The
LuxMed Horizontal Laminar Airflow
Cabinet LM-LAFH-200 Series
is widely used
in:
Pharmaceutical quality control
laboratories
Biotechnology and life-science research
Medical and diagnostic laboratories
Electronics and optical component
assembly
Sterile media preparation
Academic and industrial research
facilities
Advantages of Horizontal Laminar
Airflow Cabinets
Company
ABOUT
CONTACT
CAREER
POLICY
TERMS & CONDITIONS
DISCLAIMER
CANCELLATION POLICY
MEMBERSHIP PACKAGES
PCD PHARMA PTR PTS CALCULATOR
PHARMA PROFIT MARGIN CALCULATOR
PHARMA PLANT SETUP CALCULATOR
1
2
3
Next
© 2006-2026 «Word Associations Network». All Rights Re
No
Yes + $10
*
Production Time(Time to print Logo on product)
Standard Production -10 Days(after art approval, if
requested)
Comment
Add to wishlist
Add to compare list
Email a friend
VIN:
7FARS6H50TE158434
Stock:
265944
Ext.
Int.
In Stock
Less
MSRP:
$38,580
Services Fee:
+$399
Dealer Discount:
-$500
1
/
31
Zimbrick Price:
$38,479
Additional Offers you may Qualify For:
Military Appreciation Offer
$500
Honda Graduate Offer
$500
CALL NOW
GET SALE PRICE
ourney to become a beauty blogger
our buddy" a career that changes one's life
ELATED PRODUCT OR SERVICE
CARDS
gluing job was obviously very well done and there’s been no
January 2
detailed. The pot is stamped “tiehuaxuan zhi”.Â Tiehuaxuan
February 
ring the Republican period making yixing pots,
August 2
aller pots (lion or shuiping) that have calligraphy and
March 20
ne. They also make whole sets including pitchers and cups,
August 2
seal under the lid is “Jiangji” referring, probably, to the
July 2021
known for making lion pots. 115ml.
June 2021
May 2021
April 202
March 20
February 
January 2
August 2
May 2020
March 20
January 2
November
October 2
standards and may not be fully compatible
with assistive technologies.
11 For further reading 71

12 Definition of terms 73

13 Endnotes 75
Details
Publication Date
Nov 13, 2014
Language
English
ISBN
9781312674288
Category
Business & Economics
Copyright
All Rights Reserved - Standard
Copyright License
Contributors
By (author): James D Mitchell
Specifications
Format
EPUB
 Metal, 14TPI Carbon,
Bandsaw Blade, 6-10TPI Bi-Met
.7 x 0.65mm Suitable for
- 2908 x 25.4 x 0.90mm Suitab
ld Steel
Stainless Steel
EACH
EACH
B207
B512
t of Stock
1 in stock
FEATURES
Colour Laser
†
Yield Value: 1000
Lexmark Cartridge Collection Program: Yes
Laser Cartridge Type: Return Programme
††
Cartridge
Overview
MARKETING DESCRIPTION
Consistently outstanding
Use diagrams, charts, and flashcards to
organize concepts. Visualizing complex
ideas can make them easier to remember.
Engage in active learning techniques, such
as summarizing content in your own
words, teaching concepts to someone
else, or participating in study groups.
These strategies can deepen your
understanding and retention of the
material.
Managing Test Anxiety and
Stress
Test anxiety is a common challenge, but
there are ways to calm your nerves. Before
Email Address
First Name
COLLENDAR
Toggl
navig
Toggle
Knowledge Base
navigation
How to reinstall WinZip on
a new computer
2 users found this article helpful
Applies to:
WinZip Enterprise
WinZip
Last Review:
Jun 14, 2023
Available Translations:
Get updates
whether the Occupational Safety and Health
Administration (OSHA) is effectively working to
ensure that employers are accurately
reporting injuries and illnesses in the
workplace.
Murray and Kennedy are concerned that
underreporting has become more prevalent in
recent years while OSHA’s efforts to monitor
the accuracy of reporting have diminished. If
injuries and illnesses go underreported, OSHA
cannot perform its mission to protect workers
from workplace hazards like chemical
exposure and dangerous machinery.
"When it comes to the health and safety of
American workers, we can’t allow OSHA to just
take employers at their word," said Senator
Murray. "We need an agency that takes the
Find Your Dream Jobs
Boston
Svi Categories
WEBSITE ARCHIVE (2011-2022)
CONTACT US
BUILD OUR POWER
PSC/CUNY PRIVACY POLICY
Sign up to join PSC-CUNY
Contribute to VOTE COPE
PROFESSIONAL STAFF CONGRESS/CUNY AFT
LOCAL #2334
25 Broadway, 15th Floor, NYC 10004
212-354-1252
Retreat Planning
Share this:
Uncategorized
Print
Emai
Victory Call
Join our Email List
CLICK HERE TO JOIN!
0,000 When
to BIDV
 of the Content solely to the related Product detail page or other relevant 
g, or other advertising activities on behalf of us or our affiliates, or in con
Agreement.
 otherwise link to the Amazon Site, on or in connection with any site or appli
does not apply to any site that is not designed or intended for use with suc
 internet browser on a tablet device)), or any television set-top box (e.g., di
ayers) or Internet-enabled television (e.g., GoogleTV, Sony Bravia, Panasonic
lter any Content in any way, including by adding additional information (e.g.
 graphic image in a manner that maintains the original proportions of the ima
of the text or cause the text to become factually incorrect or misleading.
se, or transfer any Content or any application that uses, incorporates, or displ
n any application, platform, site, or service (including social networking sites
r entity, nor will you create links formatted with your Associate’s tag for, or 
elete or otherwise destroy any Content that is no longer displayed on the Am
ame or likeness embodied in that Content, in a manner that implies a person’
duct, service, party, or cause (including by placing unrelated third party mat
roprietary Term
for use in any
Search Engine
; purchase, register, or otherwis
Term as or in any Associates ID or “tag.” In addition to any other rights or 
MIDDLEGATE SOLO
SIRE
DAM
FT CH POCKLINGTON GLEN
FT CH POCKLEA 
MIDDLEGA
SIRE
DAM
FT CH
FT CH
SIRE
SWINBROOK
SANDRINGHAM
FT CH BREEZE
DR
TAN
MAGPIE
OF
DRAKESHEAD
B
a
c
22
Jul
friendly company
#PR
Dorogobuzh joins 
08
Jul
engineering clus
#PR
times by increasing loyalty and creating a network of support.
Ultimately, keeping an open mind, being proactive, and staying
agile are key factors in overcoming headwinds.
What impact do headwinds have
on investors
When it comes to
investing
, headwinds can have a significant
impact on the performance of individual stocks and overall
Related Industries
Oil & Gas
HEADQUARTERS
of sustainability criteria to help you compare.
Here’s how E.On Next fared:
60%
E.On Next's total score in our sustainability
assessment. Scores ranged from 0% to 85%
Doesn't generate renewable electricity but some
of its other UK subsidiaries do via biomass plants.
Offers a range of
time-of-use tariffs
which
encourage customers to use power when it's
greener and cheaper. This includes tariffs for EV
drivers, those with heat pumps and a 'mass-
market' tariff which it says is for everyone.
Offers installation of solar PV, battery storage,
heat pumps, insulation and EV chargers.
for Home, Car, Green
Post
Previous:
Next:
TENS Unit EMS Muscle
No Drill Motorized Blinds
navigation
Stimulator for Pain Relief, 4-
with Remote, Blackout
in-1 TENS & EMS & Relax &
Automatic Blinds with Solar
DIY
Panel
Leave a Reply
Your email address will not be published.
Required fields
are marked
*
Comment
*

[What the exercise asks]
Please state only the number of lines above that hold the string "tariffs".

[The answer]
2